▶ **Prompt**: In the listing that follows, how many lines include the word "CUSTOMER"? Only the number is wanted.

▶ **Input data**:
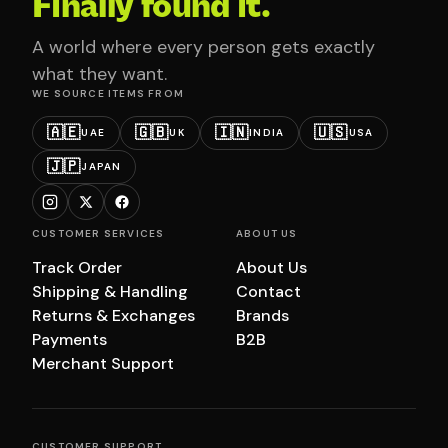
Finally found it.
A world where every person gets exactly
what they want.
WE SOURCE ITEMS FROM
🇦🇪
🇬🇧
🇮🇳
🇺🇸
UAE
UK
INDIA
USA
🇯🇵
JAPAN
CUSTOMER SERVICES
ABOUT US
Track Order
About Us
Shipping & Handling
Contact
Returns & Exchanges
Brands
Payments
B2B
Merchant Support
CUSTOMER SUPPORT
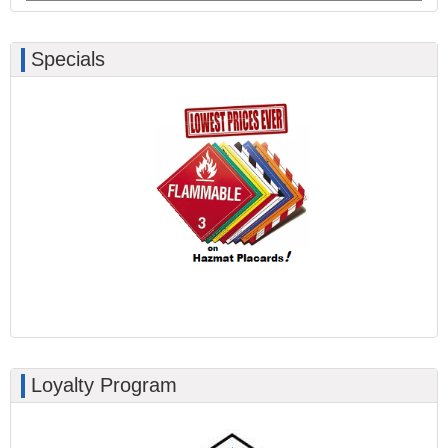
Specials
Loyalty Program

▶ **Written response**: 2